8 Tips For User-Friendly ECRF Design
Nowadays, most of our communication takes place on digital platforms. This communication could include data collection from study participants using an electronic case report form (ECRF). Patients would complete these forms with the necessary information for lab technicians or study associates to analyze and compare. The information must be accurate and reliable, making a digital platform perfect for this purpose.
Case reports contain information that could form part of the patient’s history for their specific illness or condition. For this reason, ECRF design would need to be user-friendly and unique to the patient or their medical diagnosis:
1. Descriptive Heading For The Form
Receiving the completed forms relies on the patient’s cooperation. And when they’re unsure what it’s about or why it’s relevant, they’re less likely to comply. At first glance, patients would indicate what will be discussed or asked in the form.
The team that receives the completed forms would know precisely how to proceed with the information when they know which study it is for, making it another good reason to have a descriptive heading. Staff could use Ryze to design these forms, among other electronic platforms for their patients.

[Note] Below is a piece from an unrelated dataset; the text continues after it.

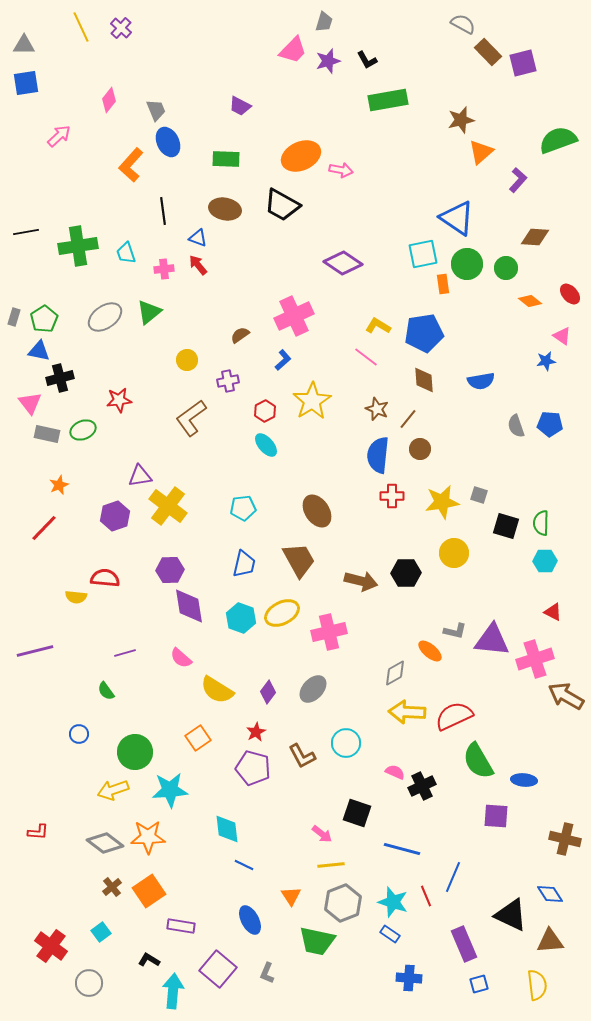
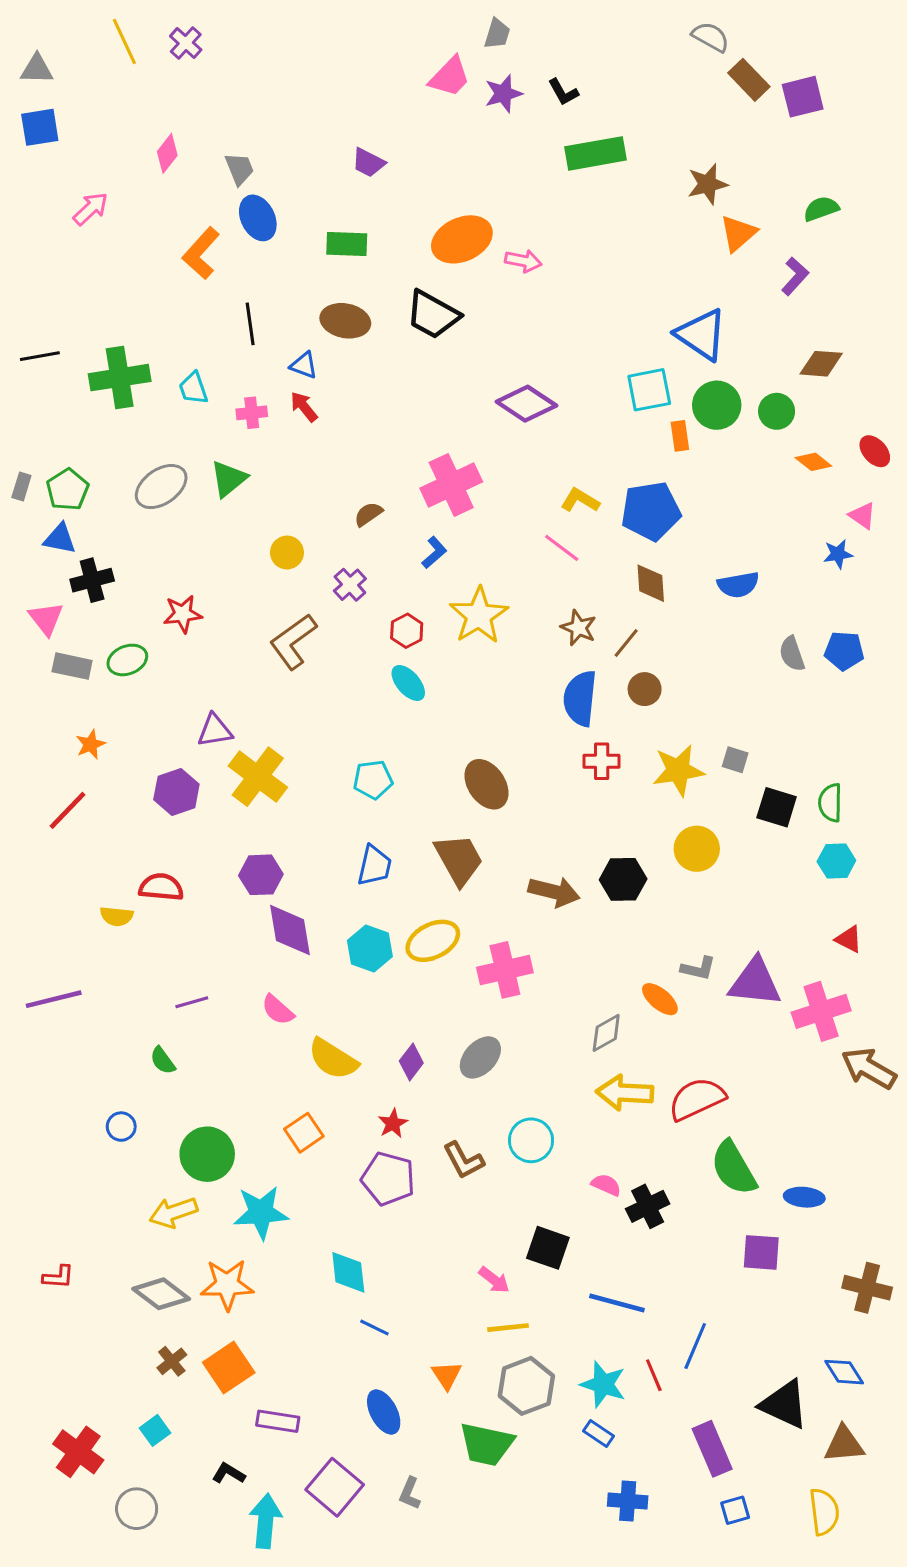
green semicircle: (558, 140) -> (821, 209), moved, size x0.6
purple cross: (228, 381) -> (350, 585), turned -30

2. Clearly Stated Group Headings
Clusters of information could be grouped to make them more relevant to each other. For example, a section deals only with the symptoms patients are currently experiencing. Clients may feel less overwhelmed when there are separate questions instead of one long list. Headings would help separate the information for them and make it more understandable.
3. Specific Item Headings
Short, specific headings are another way to condense the information on the form for the patient. Having a description like ‘blood pressure’ with an open space for the patient to complete is a good way of getting the necessary information without much hassle.
This clear and concise way of asking for data would make it easier for the patient and the staff to process the information for use at the laboratory.
4. Items Should Be Explained
More complex headings or items would need an explanation of what’s expected by the patient for that question. Not all patients will know how to answer questions and may need further direction. Explanations could be an option to get the best possible answers and data that researchers can use.
5. Add Defined Response Fields
It’s all well to ask the necessary questions for data collection, but when it’s unclear where this data should be entered, the patients may not provide the best response. Putting the response field in a box, underlining it, or making it a different color to the rest of the form may help patients realize where the information should be typed.
6. Optional Choice Or Selection Fields
Some questions have ‘yes’ or ‘no’ answers, one or two options, or specific choices that patients can choose between on each form.
These fields to tick, mark, or choose from a drop-down menu would make things more practical. It’d also ensure that the correct response is given to the question. With one or two options, the data is more precise, and researchers could easily distinguish all the information provided.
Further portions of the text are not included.